The present findings also showed that higher dream anxiety was significantly correlated with higher rates of childhood trauma history, higher levels of dissociation, and poorer sleep quality. Several lines of evidence also suggest that there is a triad of relationships between borderline personality structure, early adverse life events, and susceptibility to nightmares. In the study by Claridge et al. highly borderline subjects were found to report more childhood trauma and distressing nightmares.28 Consistent with the present results, nightmare distress in that study was best predicted by a combination of borderline personality and childhood victimization of sexual abuse and neglect. It has also been suggested that dreams may be necessary to emotional adaptation in childhood traumatic events, and it is possible that nightmares have an adaptive function in this process.9
Supporting the present finding of a correlation between dream anxiety and dissociative symptoms, dreams have been considered as a possible dissociative phenomenon that reflect a monitoring of and reaction to internal and external conditions within the dreamer.29 Moreover, neuroanatomic correlates of underlying mechanisms of nightmares and dissociative phenomena in traumatic events have been suggested to be similar to traumatic dreams, particularly amigdala and fronto-orbital structures.9 There is also a well-established connection between BPD and dissociative disorders. In a recent study reporting a high prevalence of ND among patients with dissociative disorders, ND has been found to be associated with BPD codiagnosis.30
In the present study BPD patients with ND displayed a more severe clinical picture than those without ND in terms of several clinical features.
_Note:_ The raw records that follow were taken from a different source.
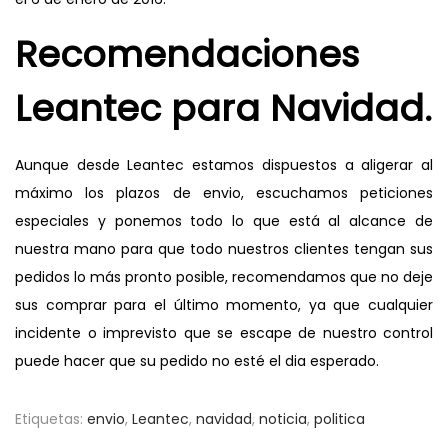
Recomendaciones
Leantec para Navidad.
Aunque desde Leantec estamos dispuestos a aligerar al
máximo los plazos de envio, escuchamos peticiones
especiales y ponemos todo lo que está al alcance de
nuestra mano para que todo nuestros clientes tengan sus
pedidos lo más pronto posible, recomendamos que no deje
sus comprar para el último momento, ya que cualquier
incidente o imprevisto que se escape de nuestro control
puede hacer que su pedido no esté el dia esperado.
Etiquetas
:
envio
,
Leantec
,
navidad
,
noticia
,
politica
E
T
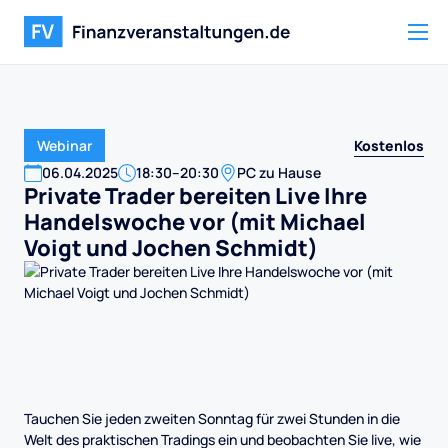
Kostenlos
Webinar
06
.
04
.
2025
18:30
–
20:30
PC zu Hause
Private Trader bereiten Live Ihre
Handelswoche vor (mit Michael
Voigt und Jochen Schmidt)
Tauchen Sie jeden zweiten Sonntag für zwei Stunden in die
Welt des praktischen Tradings ein und beobachten Sie live, wie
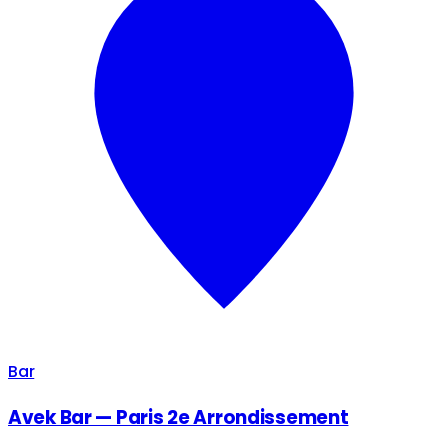
Bar
Avek Bar — Paris 2e Arrondissement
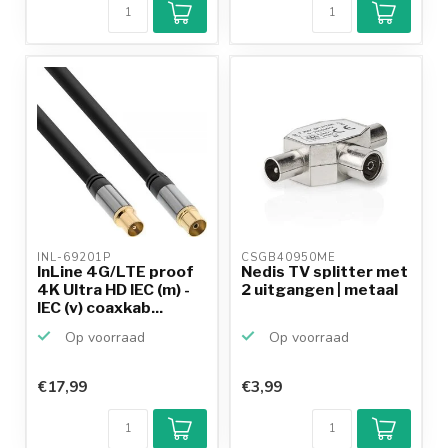
INL-69201P 
CSGB40950ME 
InLine 4G/LTE proof
Nedis TV splitter met
4K Ultra HD IEC (m) -
2 uitgangen | metaal
IEC (v) coaxkab...
Op voorraad
Op voorraad
€17,99
€3,99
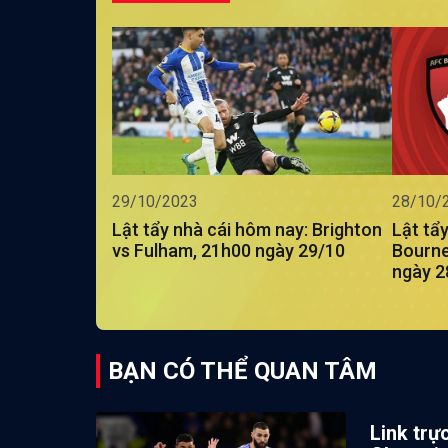
29/10/2023
28/10/
Lật tẩy nhà cái hôm nay: Brighton
Lật tẩ
vs Fulham, 21h00 ngày 29/10
Bourne
ngày 2
BẠN CÓ THỂ QUAN TÂM
Link trự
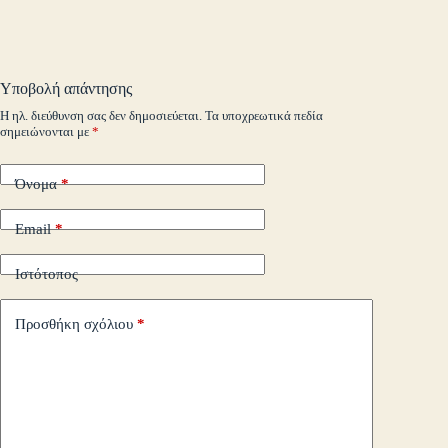
ok
r
In
M
es
ok
pe
r
ts
ge
y
ρ
ail
t
.c
A
r
Li
α
o
pp
nk
στ
Υποβολή απάντησης
m
εί
Η ηλ. διεύθυνση σας δεν δημοσιεύεται.
Τα υποχρεωτικά πεδία
σημειώνονται με
*
τε
Όνομα
*
Email
*
Ιστότοπος
Προσθήκη σχόλιου
*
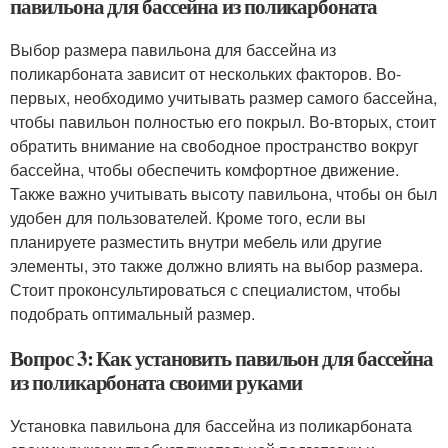
павильона для бассейна из поликарбоната
Выбор размера павильона для бассейна из
поликарбоната зависит от нескольких факторов. Во-
первых, необходимо учитывать размер самого бассейна,
чтобы павильон полностью его покрыл. Во-вторых, стоит
обратить внимание на свободное пространство вокруг
бассейна, чтобы обеспечить комфортное движение.
Также важно учитывать высоту павильона, чтобы он был
удобен для пользователей. Кроме того, если вы
планируете разместить внутри мебель или другие
элементы, это также должно влиять на выбор размера.
Стоит проконсультироваться с специалистом, чтобы
подобрать оптимальный размер.
Вопрос 3: Как установить павильон для бассейна
из поликарбоната своими руками
Установка павильона для бассейна из поликарбоната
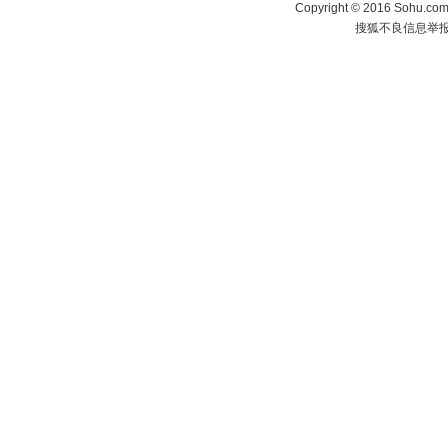
Copyright
©
2016 Sohu.com 
搜狐不良信息举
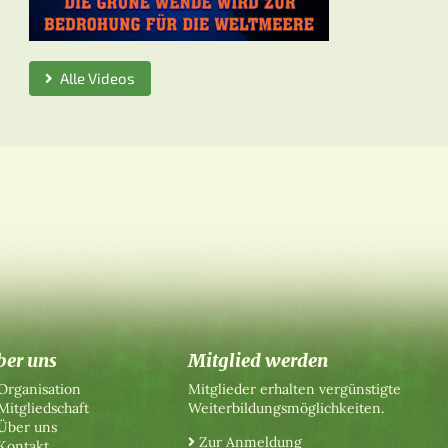
Alle Videos
ber uns
Mitglied werden
Organisation
Mitglieder erhalten vergünstigte
Mitgliedschaft
Weiterbildungsmöglichkeiten.
Über uns
Zur Anmeldung
Kontakt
The present results emphasize the importance of nightmare comorbidity as a factor contributing to the level of psychopathology associated with BPD. It is suggested that the number of nightmares that produce high levels of distress may function as an indicator of pathological risk/severity.31 Nightmare sufferers have been shown to constitute a particular high-risk group for psychosis-proneness.32 In relation to major depression, nightmares have been demonstrated to be strongly associated with suicidal behavior.15 Thus, the prognostic significance of ND should not be neglected in the diagnosis of BPD. One may speculate that having nightmares is a poor prognostic factor in this patient population.
Limitations of the present study include exclusion of all borderline patients with one or more coexisting axis I disorders, the possibility of recall bias from use of questionnaires, and the fact that we did not use polysomnography to quantify sleep parameters. Less rigorous exclusion of comorbid axis I disorders and inclusion of them as a covariate in the statistical analysis, and objective assessment using actigraphy or polysomnography might yield different findings.
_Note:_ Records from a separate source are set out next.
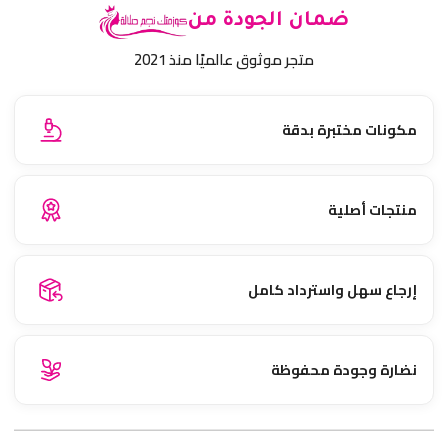
ضمان الجودة من
متجر موثوق عالميًا منذ 2021
مكونات مختبرة بدقة
منتجات أصلية
إرجاع سهل واسترداد كامل
نضارة وجودة محفوظة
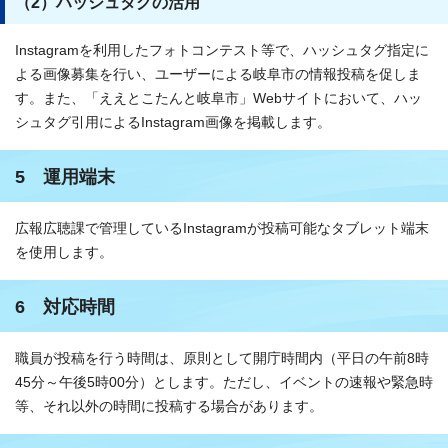
（2）ハッシュタグの活用
Instagramを利用したフォトコンテスト等で、ハッシュタグ指定に
よる画像募集を行い、ユーザーによる岐阜市の情報投稿を促しま
す。また、「ええとこたんと岐阜市」Webサイトにおいて、ハッ
シュタグ引用によるInstagram画像を掲載します。
5 運用端末
広報広聴課で管理しているInstagramが投稿可能なタブレット端末
を使用します。
6 対応時間
職員が投稿を行う時間は、原則として開庁時間内（平日の午前8時
45分～午後5時00分）とします。ただし、イベントの速報や緊急時
等、それ以外の時間に投稿する場合があります。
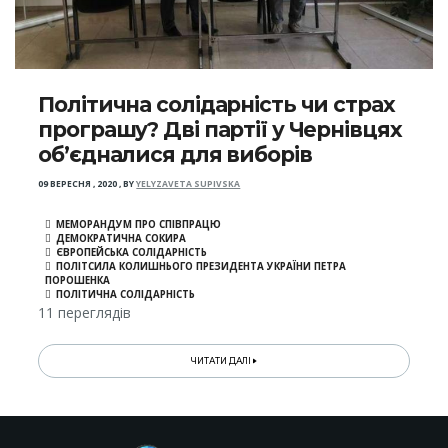
Політична солідарність чи страх
програшу? Дві партії у Чернівцях
об’єдналися для виборів
09 ВЕРЕСНЯ , 2020
,
BY
YELYZAVETA SUPIVSKA
МЕМОРАНДУМ ПРО СПІВПРАЦЮ
ДЕМОКРАТИЧНА СОКИРА
ЄВРОПЕЙСЬКА СОЛІДАРНІСТЬ
ПОЛІТСИЛА КОЛИШНЬОГО ПРЕЗИДЕНТА УКРАЇНИ ПЕТРА
ПОРОШЕНКА
ПОЛІТИЧНА СОЛІДАРНІСТЬ
11 переглядів
ЧИТАТИ ДАЛІ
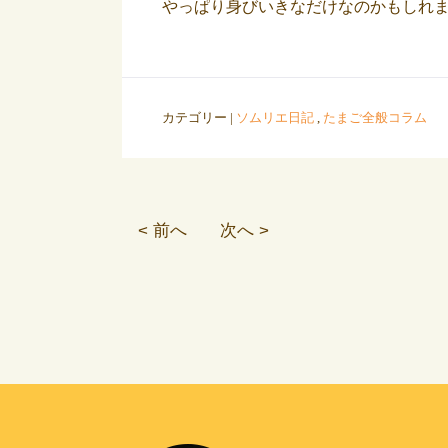
やっぱり身びいきなだけなのかもしれ
カテゴリー |
ソムリエ日記
,
たまご全般コラム
< 前へ
次へ >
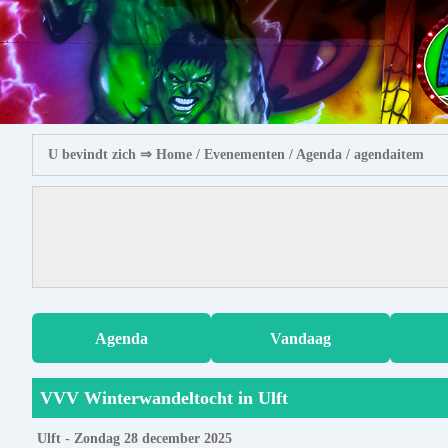
U bevindt zich ⇒
Home
/ Evenementen /
Agenda
/ agendaitem
Agenda
Vandaag
VVV Winterwandeltocht in Ulft
Ulft - Zondag 28 december 2025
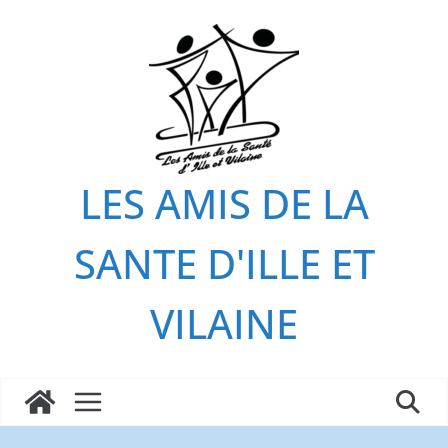
Passer
au
contenu
LES AMIS DE LA
SANTE D'ILLE ET
VILAINE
The present study extends previous research and provides further support for an association between BPD, distressing nightmares, and poor sleep quality. ND is robustly related to a more severe clinical profile in BPD patients. Furthermore, the present study identifies dream anxiety as a clinical correlate of childhood trauma, current dissociative symptoms, and subjective sleep quality in patients with BPD. Effective strategies to improve sleep in this patient group might lead to vast improvements in their clinical picture.